También se sentía dolido, muy a su pesar. Porque Jackie Wettington, a quien reconoció como ex militar la primera vez que la vio (en parte por el corte de pelo, pero sobre todo por su porte), lo había decepcionado. Le resultó fácil asimilar la indignación de Henry Morrison. Sin embargo lo de Jackie era más difícil. Y la otra mujer policía, la que estaba casada con Rusty Everett, lo miraba como si fuera un animal raro o un bicho con aguijón. Había albergado ciertas esperanzas de que al menos algunos de los agentes oficiales…
– Come y calla -le ordenó Thibodeau desde la escalera-. Lo hemos preparado con todo el cariño para ti. ¿Verdad, chicas?
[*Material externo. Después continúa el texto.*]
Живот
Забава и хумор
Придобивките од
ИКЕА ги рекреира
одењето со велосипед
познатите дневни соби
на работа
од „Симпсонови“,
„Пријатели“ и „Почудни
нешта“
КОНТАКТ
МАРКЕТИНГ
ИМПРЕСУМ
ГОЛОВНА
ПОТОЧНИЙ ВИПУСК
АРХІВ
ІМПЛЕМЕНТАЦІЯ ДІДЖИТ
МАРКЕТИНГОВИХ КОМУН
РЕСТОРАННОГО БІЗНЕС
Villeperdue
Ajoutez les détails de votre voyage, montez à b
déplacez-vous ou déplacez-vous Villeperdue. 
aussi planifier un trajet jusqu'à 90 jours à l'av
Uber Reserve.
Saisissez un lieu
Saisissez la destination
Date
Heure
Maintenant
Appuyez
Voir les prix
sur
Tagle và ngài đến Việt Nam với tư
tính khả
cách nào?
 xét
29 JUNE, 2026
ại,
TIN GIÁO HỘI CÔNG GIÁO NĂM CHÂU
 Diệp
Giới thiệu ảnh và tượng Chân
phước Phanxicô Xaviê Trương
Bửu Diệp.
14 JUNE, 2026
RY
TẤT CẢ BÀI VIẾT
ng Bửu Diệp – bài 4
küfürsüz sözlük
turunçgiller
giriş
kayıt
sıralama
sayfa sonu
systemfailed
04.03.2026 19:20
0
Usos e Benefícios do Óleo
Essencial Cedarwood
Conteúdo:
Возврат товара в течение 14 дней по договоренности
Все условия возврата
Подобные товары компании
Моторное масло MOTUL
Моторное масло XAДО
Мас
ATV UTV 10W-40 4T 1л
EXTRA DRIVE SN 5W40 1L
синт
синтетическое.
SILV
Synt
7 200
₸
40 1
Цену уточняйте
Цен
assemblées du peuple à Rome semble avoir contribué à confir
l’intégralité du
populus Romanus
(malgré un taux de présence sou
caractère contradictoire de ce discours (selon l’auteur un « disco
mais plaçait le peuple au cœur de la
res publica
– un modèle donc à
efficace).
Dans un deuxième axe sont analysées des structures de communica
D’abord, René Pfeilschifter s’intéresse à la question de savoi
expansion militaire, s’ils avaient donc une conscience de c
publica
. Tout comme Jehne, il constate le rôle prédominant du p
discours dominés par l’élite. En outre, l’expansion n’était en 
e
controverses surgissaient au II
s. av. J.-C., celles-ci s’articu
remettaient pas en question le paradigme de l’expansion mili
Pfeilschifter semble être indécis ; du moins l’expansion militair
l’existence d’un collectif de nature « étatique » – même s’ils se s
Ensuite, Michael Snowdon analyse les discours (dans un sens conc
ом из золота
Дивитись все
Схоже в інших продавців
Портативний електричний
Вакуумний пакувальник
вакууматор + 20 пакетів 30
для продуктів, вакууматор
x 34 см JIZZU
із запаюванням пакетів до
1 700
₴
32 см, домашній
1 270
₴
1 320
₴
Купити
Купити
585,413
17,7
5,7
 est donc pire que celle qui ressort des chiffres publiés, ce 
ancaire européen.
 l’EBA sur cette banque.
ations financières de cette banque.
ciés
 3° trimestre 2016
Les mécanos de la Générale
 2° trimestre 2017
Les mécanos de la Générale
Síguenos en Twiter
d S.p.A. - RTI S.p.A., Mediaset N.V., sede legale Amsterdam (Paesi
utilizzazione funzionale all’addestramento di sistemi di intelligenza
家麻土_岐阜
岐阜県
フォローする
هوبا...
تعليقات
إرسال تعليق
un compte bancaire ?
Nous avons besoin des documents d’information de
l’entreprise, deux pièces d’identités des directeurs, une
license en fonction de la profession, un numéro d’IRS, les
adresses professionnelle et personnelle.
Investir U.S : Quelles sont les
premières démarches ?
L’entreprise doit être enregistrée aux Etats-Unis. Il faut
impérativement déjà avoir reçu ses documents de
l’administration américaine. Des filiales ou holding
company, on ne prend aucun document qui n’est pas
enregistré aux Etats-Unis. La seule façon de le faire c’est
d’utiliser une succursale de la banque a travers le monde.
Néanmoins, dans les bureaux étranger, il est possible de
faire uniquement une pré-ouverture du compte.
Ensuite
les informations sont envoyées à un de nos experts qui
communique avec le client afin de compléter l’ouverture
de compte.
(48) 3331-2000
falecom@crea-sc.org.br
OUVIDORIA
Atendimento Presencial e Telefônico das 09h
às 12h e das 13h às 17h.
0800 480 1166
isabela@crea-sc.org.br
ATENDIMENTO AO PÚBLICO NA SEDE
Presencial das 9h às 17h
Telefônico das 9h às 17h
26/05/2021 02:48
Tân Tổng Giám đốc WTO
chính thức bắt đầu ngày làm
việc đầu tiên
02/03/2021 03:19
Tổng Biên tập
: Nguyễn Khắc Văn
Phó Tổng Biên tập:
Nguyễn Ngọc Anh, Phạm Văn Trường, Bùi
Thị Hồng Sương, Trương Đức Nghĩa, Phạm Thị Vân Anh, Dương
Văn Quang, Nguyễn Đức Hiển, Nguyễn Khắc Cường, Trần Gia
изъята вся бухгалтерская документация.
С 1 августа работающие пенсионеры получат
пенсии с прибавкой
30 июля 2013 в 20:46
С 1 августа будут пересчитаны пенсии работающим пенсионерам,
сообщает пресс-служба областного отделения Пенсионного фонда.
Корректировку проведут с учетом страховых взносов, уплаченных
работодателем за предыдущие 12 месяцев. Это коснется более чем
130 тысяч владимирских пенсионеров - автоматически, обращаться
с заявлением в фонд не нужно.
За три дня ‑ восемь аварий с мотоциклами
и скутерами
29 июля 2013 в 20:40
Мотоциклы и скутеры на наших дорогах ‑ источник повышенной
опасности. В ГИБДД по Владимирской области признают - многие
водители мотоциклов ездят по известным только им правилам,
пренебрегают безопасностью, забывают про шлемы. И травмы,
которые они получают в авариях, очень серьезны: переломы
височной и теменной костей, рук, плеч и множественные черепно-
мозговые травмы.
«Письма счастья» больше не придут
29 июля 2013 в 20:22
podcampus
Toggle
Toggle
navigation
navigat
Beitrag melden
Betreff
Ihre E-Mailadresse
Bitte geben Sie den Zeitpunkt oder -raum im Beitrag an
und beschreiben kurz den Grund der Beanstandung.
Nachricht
– Así es -convino Linda. Hizo una mueca apenas perceptible con la boca. Las comisuras de los labios se curvaron hacia abajo. Fue algo más que un tic, pero a Barbie le dio un vuelco el corazón. Creyó que Linda estaba fingiendo. Quizá era creer demasiado, pero…
Linda se movió un poco y se interpuso en la línea de visión entre Thibodeau y Jackie… aunque en realidad no había ninguna necesidad. El chico estaba muy atareado intentando mirar por debajo de su vendaje.
Jackie miró hacia atrás para asegurarse de que tenía vía libre, entonces señaló el cuenco, levantó las manos con las palmas hacia arriba y enarcó las cejas:
Él asintió.
– Disfruta del desayuno, imbécil -le espetó Jackie-. Ya te traeremos algo mejor a mediodía. Quizá una hamburguesa con meados.
Thibodeau soltó una carcajada desde la escalera, donde se estaba arreglando el vendaje.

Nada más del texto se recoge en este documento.